Collections and the Archive Layer – John MacColl

In this brief paper I want to concentrate on the major component of the collections of research libraries – the books and journals, printed and electronic, that constitute their scholarly research collections. I am not therefore talking about special collections, which are essentially of institutional value, and inevitably partial, rather than an attempt at completeness which is what our general collections traditionally aspire to be. I have also been tempted by the topic to consider the changes in library responses to the challenge of collections across the timespan of my own career – from the mid-1980s onwards – since that timespan has seen the arrival of the internet and the grappling with its consequences which have required libraries to consider questions of their values and principles. This has of course not been a bad thing, but we have not yet reached any shared agreement on the question of core library values and principles, with so much of our practice having been shaken up by the internet and the way it has changed publication and communication behaviours. And we do not yet have an agreed and uniform mode of practice in the research library sector in respect to collections, nor even a way forward towards one.

Research libraries are now a lot less likely to behave like each other than they did back in the 1980s and before. Most of us are sending journals to UKRR – but some at much greater volumes than others. Why is this? And what about our scarcely-used books? Most of us have library stores, but what we put there as opposed to what we discard will vary dramatically. Some of us have dedicated library spaces for researchers, and feel it imperative that they contain books; others have similar facilities and feel it imperative that they don’t contain books. We all have repositories, but there is no benchmark measure that indicates what is a good repository for a research library.

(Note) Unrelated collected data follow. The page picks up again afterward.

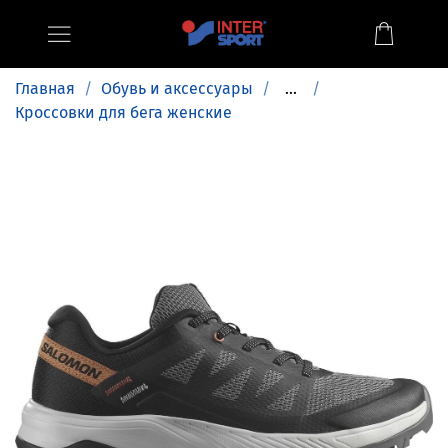
Главная
Обувь и аксессуары
...
Кроссовки для бега женские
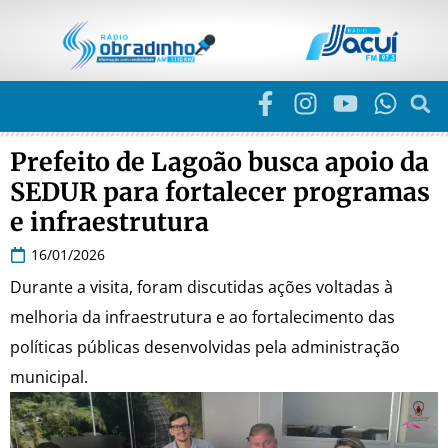
Prefeito de Lagoão busca apoio da
SEDUR para fortalecer programas
e infraestrutura
16/01/2026
Durante a visita, foram discutidas ações voltadas à
melhoria da infraestrutura e ao fortalecimento das
políticas públicas desenvolvidas pela administração
municipal.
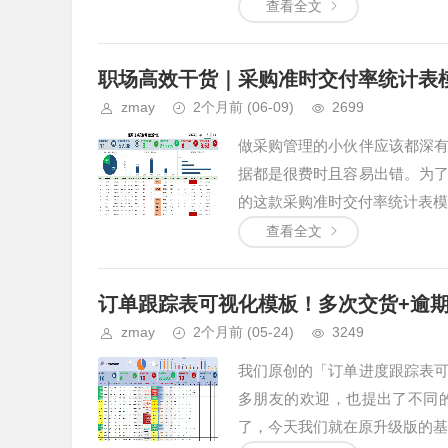
查看全文
职场高效干货｜采购准时交付率统计表
zmay
2个月前
(06-09)
2699
做采购管理的小伙伴应该都深
据都是很费时且容易出错。为
的这款采购准时交付率统计表模..
查看全文
订单跟踪表可视化模板！多次交货+逾
zmay
2个月前
(05-24)
3249
我们原创的「订单进度跟踪表
多朋友的欢迎，也提出了不同
了，今天我们就在原升级版的基础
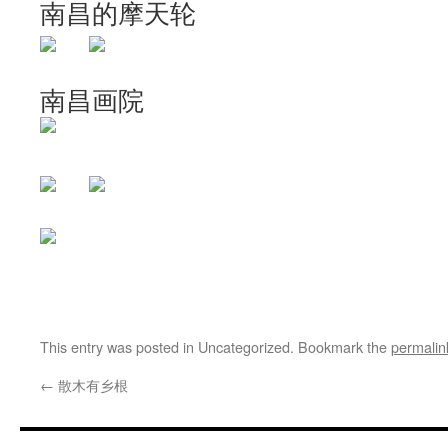
南昌的摩天轮
南昌画院
This entry was posted in Uncategorized. Bookmark the
permalin
←
散木有乡根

In the pre-web world, the idea of comprehensiveness within the walls of individual research libraries still existed. Research libraries then collected the world’s scholarly literature at a time when it was considerably easier to do so than it is now. Most of that literature was published, either as monographs or journals, and arrived in libraries in the form of book-like objects, where, once processed, it could take its place within miles and miles of shelving. Collection policies, if they existed, could be fairly straightforward. National and deposit libraries collected everything published within the country, and,  in the case of the largest libraries, a lot more besides – eg the major scholarly works of different world literatures. The friendly web clip on the home page of the Library of Congress website says ‘if it’s culturally significant, and useful for research, chances are we have it.’

There was, we acknowledged back then, the ‘problem’ of grey literature, but it was an esoteric problem. Libraries with a particular interest, say, in the reports of an international agency that lay ‘outwith bibliographic control’, as we also said then, might elect to collect  in some of these areas, but this was activity which was very much marginal. It was a form of special collections, without the preciousness. Today we inhabit a world in which bibliogaphic tools have lost the authority that once allowed fugitive material to be classed as ‘grey’, and unpublished material is often as valuable as published, of which it is sometimes an alternative and approved version. Or, to put it another way, the ‘problem’ of grey literature is now endemic.

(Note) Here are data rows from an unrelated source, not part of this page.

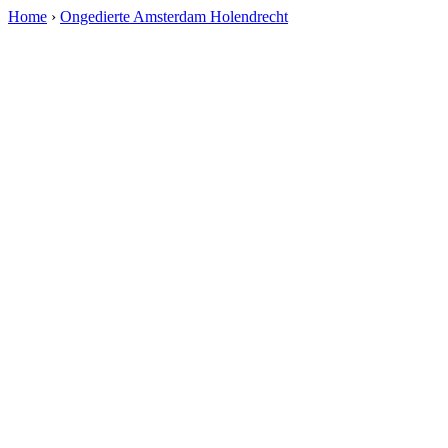
Home
›
Ongedierte Amsterdam Holendrecht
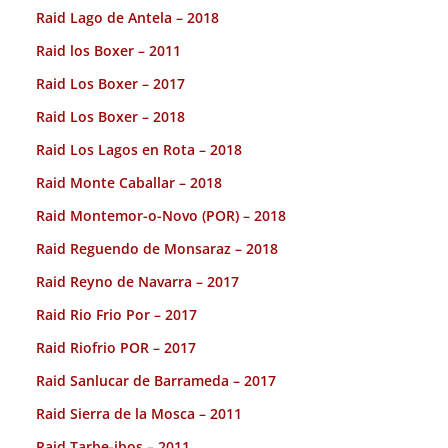
Raid Lago de Antela – 2018
Raid los Boxer – 2011
Raid Los Boxer – 2017
Raid Los Boxer – 2018
Raid Los Lagos en Rota – 2018
Raid Monte Caballar – 2018
Raid Montemor-o-Novo (POR) – 2018
Raid Reguendo de Monsaraz – 2018
Raid Reyno de Navarra – 2017
Raid Rio Frio Por – 2017
Raid Riofrio POR – 2017
Raid Sanlucar de Barrameda – 2017
Raid Sierra de la Mosca – 2011
Raid Tarbe-ibos – 2011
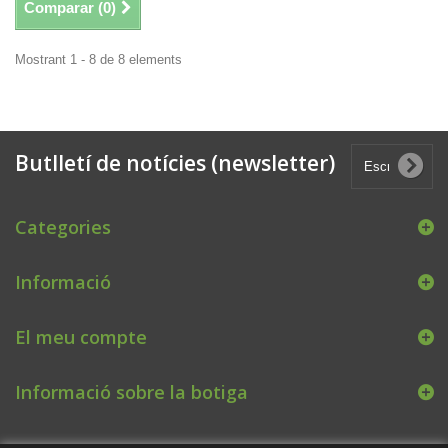
Comparar (
0
)
Mostrant 1 - 8 de 8 elements
Butlletí de notícies (newsletter)
Categories
Informació
El meu compte
Informació sobre la botiga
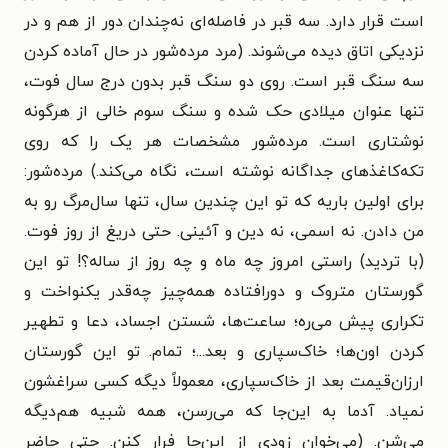
است قرار دارد. سه قبر در فاصله‌ای نه‌چندان دور از هم و در
نزدیکی اتاق دیده می‌شوند. (مرد مرده‌شور در حال آماده کردن
سه سنگ قبر است. روی دو سنگ قبر بدون درج سال فوت،
تنها عنوان میلادی حک شده و سنگ سوم خالی از هرگونه
نوشتاری است. مرده‌شور مشخصات هر یک را که روی
تکه‌کاغذهای جداگانه نوشته است، نگاه می‌کند.) مرده‌شور:
برای اولین باریه که تو این چندین سال، تنها سال‌مرگ رو به
من دادن. نه اسمی، نه دین و آئینی. حتی دریغ از روز فوت.
(با تردید) راستی امروز چه ماه و چه روز از ساله؟! تو این
گورستان متروک و دورافتاده همه‌چیز چه‌قدر یکنواخت و
تکراری پیش می‌ره؛ ساعت‌ها، شستن اجساد، دعا و تطهیر
کردن اون‌ها؛ خاک‌سپاری و بعد...؛ تمام. تو این گورستان
ارزان‌قیمت بعد از خاک‌سپاری، معمولاً دیگه کسی سراغشون
نمیاد. آدما به این‌جا که می‌رسن، همه شبیه هم‌دیگه
می‌شن. (می‌خوان زودی از این‌جا فرار کنن. حتی حاضر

Within the walls of our research libraries we held a representation of the complete scholarly archive. It was a version of the archive which was essentially good enough for our researchers. And what we didn’t hold, we knew about because we had records for it. But what we have seen, in our career lifetimes, is a loss of that institutional-level control and completeness to which back then we still aspired. Librarians were controllers, and libraries were obviously controlled zones. Look at the way Ross Atkinson of Cornell University Library, one of the major Collections Librarians in American librarianship, talked about this back in the earliest days of the web, in 1996:

The network is not a digital library. We cannot sit back and imagine that what is on the network is in the digital library … A library, digital or otherwise, is always a highly selective subset of available information objects, segregated and favored, to which access is enhanced and to which the attention of client-users is drawn in opposition to objects excluded … it is time – past time – for the academic library community to begin work on the creation and management of a single, virtual, distributed, international digital library, a library that has (conceptual, virtual) boundaries, that defines its service operationally on the basis of the opposition between what is inside and outside those boundaries, and that bases that service on the traditional social ethic that has motivated all library operations in modern times. The academic community must consider, in other words, the creation of a control zone …when an object of information is moved across the boundary from the open zone into the control zone, then that should be done with the understanding that the library community takes certain responsibilities – and makes certain guarantees – for the quality and accessibility of that object indefinitely…That epistemologically and ethically essential function of the library in the world of primarily paper information must be retained and strengthened as society moves increasingly into the online information environment.[1]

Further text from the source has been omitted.